“Come on.”
“Think about it. It would be the best way for him to avoid detection. If you end up murdered in a hotel room in Ely, there is going to be an investigation that would lead to all of this unraveling. But if you were a suicide in a hotel room in Ely, then the investigation would go in a completely different direction.”
I thought about this for a few moments and saw where she was going with it.
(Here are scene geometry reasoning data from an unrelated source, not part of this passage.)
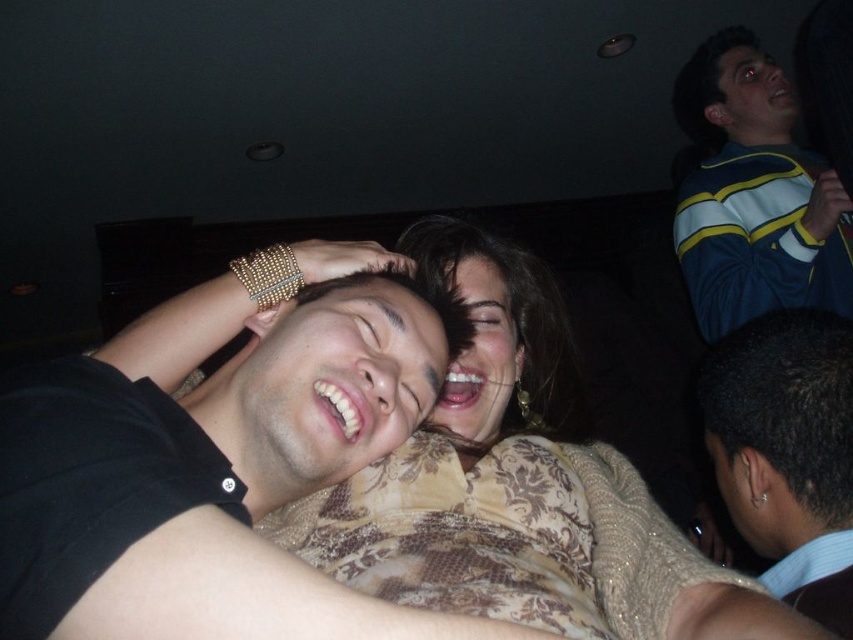 Who is higher up, gold textured sweater at center or black leather jacket at lower right?

gold textured sweater at center is higher up.

Is point (639, 552) positioned after point (762, 532)?

That is False.

Identify the location of gold textured sweater at center. The width and height of the screenshot is (853, 640). (514, 483).

Who is lower down, gold textured sweater at center or blue and yellow striped sweater at upper right?

gold textured sweater at center is lower down.

Does gold textured sweater at center come behind blue and yellow striped sweater at upper right?

No, it is not.

Which is behind, point (492, 314) or point (788, 108)?

The point (788, 108) is behind.

Where is `gold textured sweater at center`? Image resolution: width=853 pixels, height=640 pixels. gold textured sweater at center is located at coordinates (514, 483).

Which is behind, point (347, 634) or point (556, 400)?

Positioned behind is point (556, 400).

Between black shirt at center and gold textured sweater at center, which one appears on the left side from the viewer's perspective?

Positioned to the left is black shirt at center.

What do you see at coordinates (225, 468) in the screenshot? This screenshot has height=640, width=853. I see `black shirt at center` at bounding box center [225, 468].

At what (x,y) coordinates should I click in order to perform the action: click on black shirt at center. Please return your answer as a coordinate pair (x, y). The image size is (853, 640). Looking at the image, I should click on (225, 468). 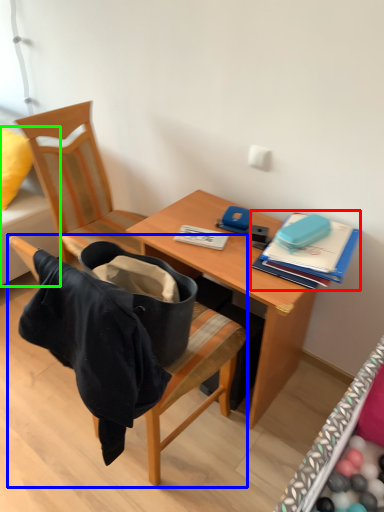 Question: Which object is positioned farthest from book (highlighted by a red box)? Select from chair (highlighted by a blue box) and studio couch (highlighted by a green box).

Choices:
 (A) chair
 (B) studio couch

Answer: (B) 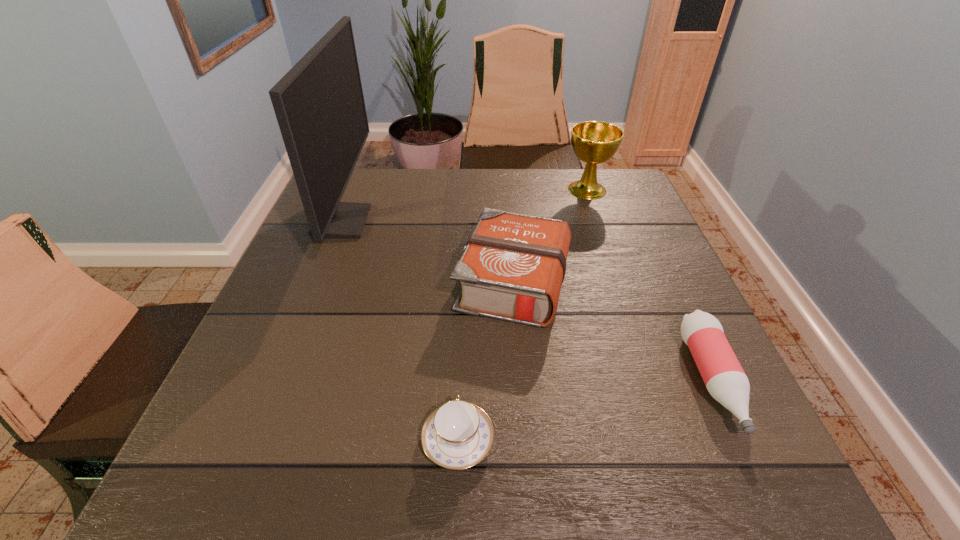 This screenshot has width=960, height=540. Find the location of `bottle located at the right edge`. bottle located at the right edge is located at coordinates (725, 380).

You are a GUI agent. You are given a task and a screenshot of the screen. Output one action in this format:
    pyautogui.click(x=<x>, y=<y>)
    Task: Click on the object that is at the far left corner
    The image size is (960, 540).
    Given the screenshot: What is the action you would take?
    pyautogui.click(x=319, y=104)

You are a GUI agent. You are given a task and a screenshot of the screen. Output one action in this format:
    pyautogui.click(x=<x>, y=<y>)
    Task: Click on the object at the far right corner
    The width and height of the screenshot is (960, 540).
    Given the screenshot: What is the action you would take?
    pyautogui.click(x=594, y=142)

The width and height of the screenshot is (960, 540). Identify the location of object that is at the near right corner. (725, 380).

Locate an element on the screen. blank space at the far edge is located at coordinates (408, 206).

At what (x,y) coordinates should I click in order to perform the action: click on blank area at the near edge. Please return your answer as a coordinate pair (x, y). Looking at the image, I should click on (580, 489).

The width and height of the screenshot is (960, 540). Find the location of `vacant space at the left edge`. vacant space at the left edge is located at coordinates (246, 416).

Find the location of `vacant space at the right edge of the desktop`. vacant space at the right edge of the desktop is located at coordinates (651, 261).

Find the location of `vacant space at the far left corner of the desktop`. vacant space at the far left corner of the desktop is located at coordinates (374, 170).

Identify the location of vacant space at the near left corner of the desktop. (279, 495).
“Reporter gets laid off, has the indignity of having to train his own replacement, and has few prospects for another job,” I said, reciting a litany of true facts. “He gets depressed and suicidal. Concocts a story about a serial killer running around two states as cover, then abducts and murders his young replacement. He then gives all his money to charity, cancels his credit cards and runs off to the middle of nowhere, where he kills himself in a hotel room.”
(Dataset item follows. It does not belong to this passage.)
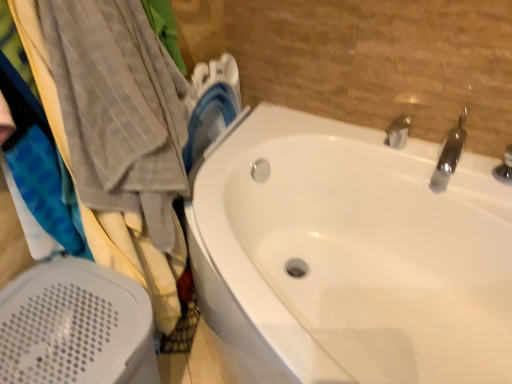 Where is `unoccupied region to the right of silver metallic tap at upper right, which ranks as the first tap in left-to-right order`? The image size is (512, 384). unoccupied region to the right of silver metallic tap at upper right, which ranks as the first tap in left-to-right order is located at coordinates (437, 157). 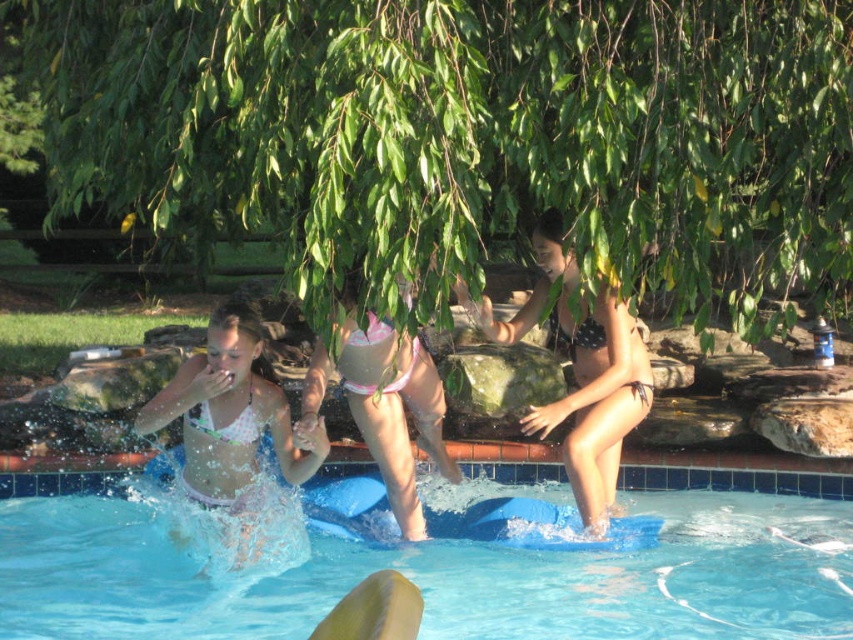 You are standing at the edge of the pool and see the blue rubber board at center and the pink fabric bikini at center. Which object is closer to you?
She was nodding the whole time I was running it down.
“What’s missing?” I asked. “How was he going to kill me and make it look like suicide?”
“You’d been drinking, right? You came into the room with two bottles of beer. I remember that.”
“Yeah, I’d only had two before that.”
“But it would help sell the scene. Empty bottles strewn around the hotel room. Cluttered room, cluttered mind, that sort of thing.”
“But beer wouldn’t kill me. How was he going to do it?”
“You already gave the answer earlier, Jack. You said you had a gun.”
Bang. It all came together. I stood up and headed toward my bedroom. I’d bought a.45 caliber Colt Government Series 70 twelve years earlier, after my encounter with the Poet. He was still out there at the time and I wanted some protection in case he came calling on me. I kept the weapon in a drawer next to my bed and only took it out once a year to go to the range.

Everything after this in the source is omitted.